In the bankruptcy filing, Wittstadt said that due to the firm’s concern for its employees, it agreed to sell its foreclosure, bankruptcy and eviction operations to Butler & Hosch, including the assumption of MSW’s lease obligations, in exchange for an unsecured promissory note of $2,072,167.24.
As part of the merger, the client files were turned over to B&H, and the majority of the attorneys who formerly worked for MSW became employees of B&H.
But, soon after the agreement was finalized, Wittstadt said that he learned of serious issues at B&H.
“Unfortunately, almost immediately after the agreement was signed, but before the transition period had ended, I learned that B&H had created false invoices for reviewing each file to be transitioned from MSW to B&H, which B&H surreptitiously used for the purposes of factoring through its secured lender to obtain loans,” Wittstadt told the court in the bankruptcy filing.
In March, B&H filed an Assignment for the Benefit of Creditors, an action analogous to Chapter 7 bankruptcy, shut down and laid off all 700 of its employees.
The combination of those events appears to have been too much for MSW to survive.
On Thursday, HousingWire reported that MSW employees were told they would not be paid for their last three weeks of work, but Wittstadt tells the court that the firm’s former managing partners, Arthur Morris and Randolph Schneider, are attempting to pay the firm’s employees for their work.

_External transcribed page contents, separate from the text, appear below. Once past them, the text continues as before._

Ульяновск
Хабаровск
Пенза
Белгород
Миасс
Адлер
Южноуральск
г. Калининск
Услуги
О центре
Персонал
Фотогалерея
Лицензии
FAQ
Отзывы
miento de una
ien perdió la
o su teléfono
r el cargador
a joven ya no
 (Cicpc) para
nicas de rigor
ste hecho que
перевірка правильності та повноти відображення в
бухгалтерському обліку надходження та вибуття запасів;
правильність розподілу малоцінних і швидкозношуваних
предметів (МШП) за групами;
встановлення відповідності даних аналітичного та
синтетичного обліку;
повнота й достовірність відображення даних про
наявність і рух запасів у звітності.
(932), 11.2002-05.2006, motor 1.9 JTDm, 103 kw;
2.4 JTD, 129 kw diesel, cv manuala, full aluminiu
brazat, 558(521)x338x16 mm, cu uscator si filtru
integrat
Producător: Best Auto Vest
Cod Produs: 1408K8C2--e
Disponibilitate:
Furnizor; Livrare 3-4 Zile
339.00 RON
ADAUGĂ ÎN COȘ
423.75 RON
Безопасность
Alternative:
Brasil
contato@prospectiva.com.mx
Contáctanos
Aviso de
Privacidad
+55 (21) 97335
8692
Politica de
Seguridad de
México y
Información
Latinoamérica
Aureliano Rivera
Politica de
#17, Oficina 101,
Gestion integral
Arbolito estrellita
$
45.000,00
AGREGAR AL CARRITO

Wittstadt said that Morris and Schneider are prepared to loan the firm $200,000 to pay the non-attorney employees at MSW for their last three weeks of work.
“Simply stated, the proposed loan is neither an equity infusion nor a secured loan,” Wittstadt said. “Further, the former partners are not going to receive any interest on account of the loan. This proposed loan is a genuine act of benevolence to benefit the Debtors’ former non-attorney employees who were the backbone of the firm, and the former partners agreed, in essence, to swap the former employees’ claims for wages, salary and commissions which are entitled to a priority under Section 507(a)(4) in exchange for an unsecured claim which receives the same priority.”

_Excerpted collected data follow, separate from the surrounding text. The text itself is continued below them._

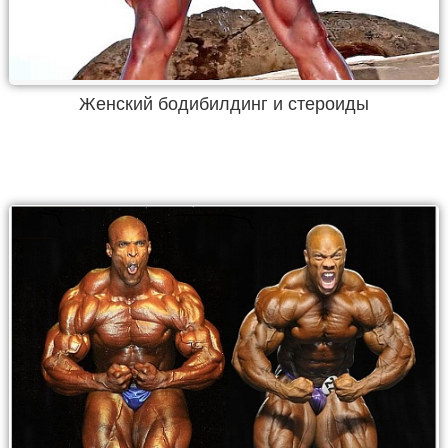
Женский бодибилдинг и стероиды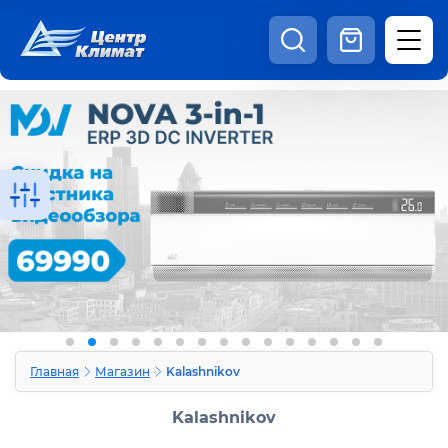
8:00 - 20:00
Шоурум
Каталог
Наши видео
+7 (495) 150-69-19
zakaz@centrclimat.ru
Статьи
Вакансии
Наши работы
Отзывы
Доставка и оплата
Оферта
Контакты
Главная
Магазин
Kalashnikov
Kalashnikov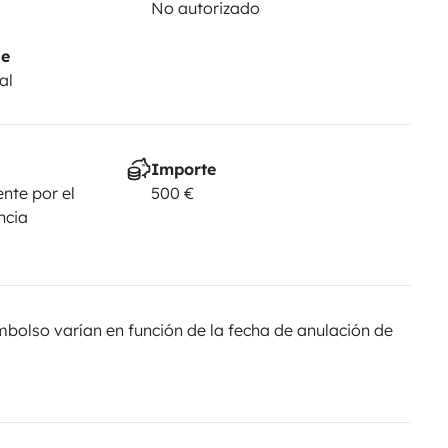
No autorizado
je
al
Importe
nte por el
500 €
ncia
olso varían en función de la fecha de anulación de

Wittstadt notes that as a result of the proposed loan, “MSW’s former rank-and-file employees, some of whom the Debtors understand live paycheck to paycheck, will not have to wait until the conclusion of these cases in order to receive a distribution on account of their uncontested claims for wages.”

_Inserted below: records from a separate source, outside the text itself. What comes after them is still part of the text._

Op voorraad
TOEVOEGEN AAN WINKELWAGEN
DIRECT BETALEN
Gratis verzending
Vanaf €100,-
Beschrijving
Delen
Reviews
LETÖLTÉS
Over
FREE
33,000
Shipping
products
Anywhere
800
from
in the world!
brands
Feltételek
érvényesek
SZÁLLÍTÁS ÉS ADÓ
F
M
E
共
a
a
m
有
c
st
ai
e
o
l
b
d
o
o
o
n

The firm’s former employees may end up getting their money after all, but the firm’s current employees were told not to show up to work on Monday morning, according to an email obtained by HousingWire.
The email, sent Sunday by MSW’s director of human resources, Sue Crouse, requested the firm’s employees to not report to the office on Monday, in order to allow management to work through finalizing the transition team and plan.
As of this writing, it is unknown when, or if, MSW’s current employees will be allowed to return to work.
“MSW simply wishes to state that this is an unfortunate situation, especially to the extent it causes hardship or anguish to its former clients, employees and vendors,” the firm said in its statement. “The majority of the former attorneys and staff who served as the backbone of the firm were able to find new jobs, and the firm wishes them the best in their future endeavors. MSW is resolved to do its best in this difficult situation, and hopes this will develop with as little harm and consternation as possible.”
[Correction: A previous version of this article stated that MSW did not open for business on Monday. The firm did open on Monday, but told its remaining employees to not come to work.]